First you need to decide if you need a fixed number of clusters or a variable number. Then you need to come up with a metric that tells which clustering is better than the other.
Metric options:
- For each cluster, the largest distance between two elements is considered, and this is summed over all clusters. It is possible to sum the squares of these distances, then clusterings with very large clusters will be penalized.
- the ratio of the maximum distance between neighboring points in any cluster and the minimum distance between clusters.
- It can be a qualitative metric as well. Any clustering where the distance between neighboring points in a cluster is less than the distance between clusters is considered good. This is a special case of the previous metric, but you just need to look not for the minimum, but for any value <1.
Some metrics only make sense with a fixed number of clusters, like the first one.
Different metrics give different clusterings, and they are all good in some way. What exactly suits you in your task - you can only judge empirically.
On the line, you can optimize it quite quickly. For example, the third metric is generally solved by greed - we sort all the segments between neighboring points by length and eagerly merge the clusters until there is the required number.
Many metrics, if they are additive like the first one, can be considered dynamic programming: f(i,k) is the value of the metric if we split the first i points into k clusters.

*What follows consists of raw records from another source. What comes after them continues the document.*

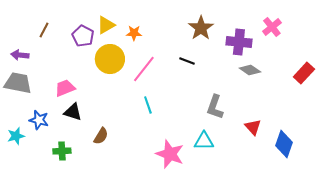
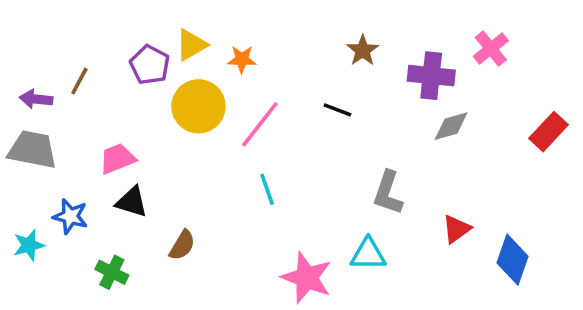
brown star: (201, 28) -> (363, 50), size x0.7
brown line: (44, 30) -> (79, 81), moved
gray diamond: (250, 70) -> (451, 126), turned -50
red triangle: (253, 127) -> (456, 229), turned 36
green cross: (62, 151) -> (112, 272), turned 30

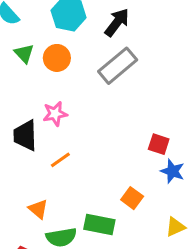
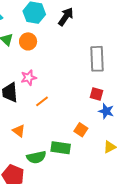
gray rectangle: (118, 66) -> (97, 59), moved, turned -50
orange line: (60, 160) -> (42, 101), moved
orange triangle: (38, 209) -> (19, 131), moved

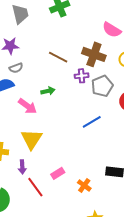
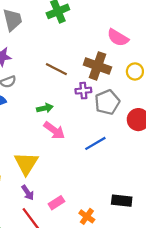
pink arrow: (27, 106) -> (54, 130), moved
purple arrow: (22, 167) -> (28, 193), moved, turned -32

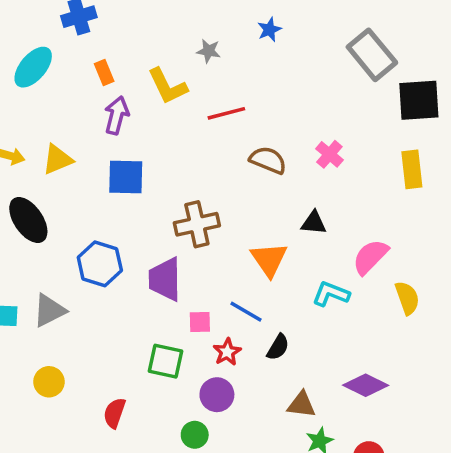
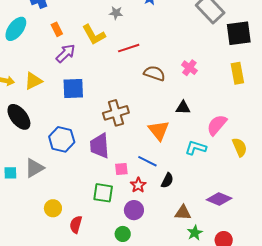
purple arrow: (117, 115) -> (66, 53), turned 35
yellow circle: (49, 382) -> (53, 208), moved

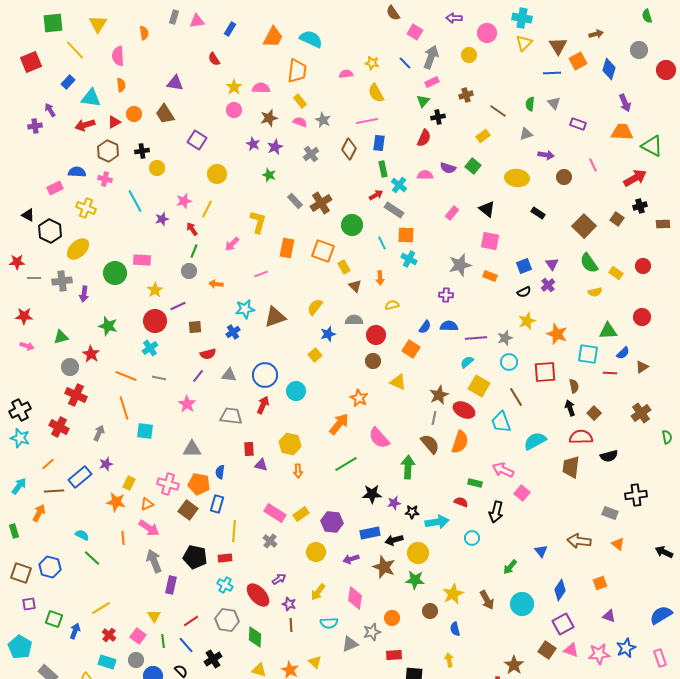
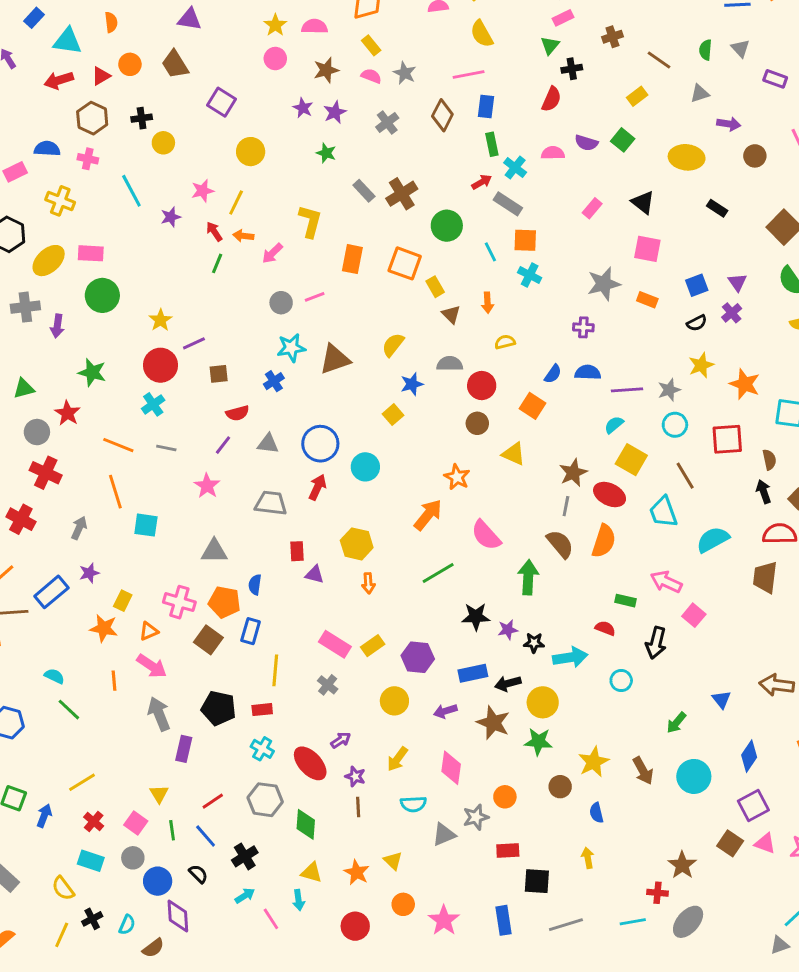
pink rectangle: (142, 260) -> (91, 253), moved
gray circle: (189, 271) -> (281, 303), moved
orange arrow: (216, 284) -> (243, 236), moved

For others, as for the second one, you will have to mix the answer dichotomy and dynamic programming (binary search by answer, then we check if there is a split with the same or better metric. Inside the dynamics, the minimum achievable maximum value between adjacent points in the class among the first i when splitting into k clusters.When sorting through the last cluster, you need to make sure that the distance between it and its neighbors does not exceed the response of the dynamics divided by the coefficient being sorted out).
You can also use standard methods without optimizations based on the fact that we have a one-dimensional space - stupidly use the k nearest neighbors method, for example.
You will have to try different methods on your real data and choose what works best.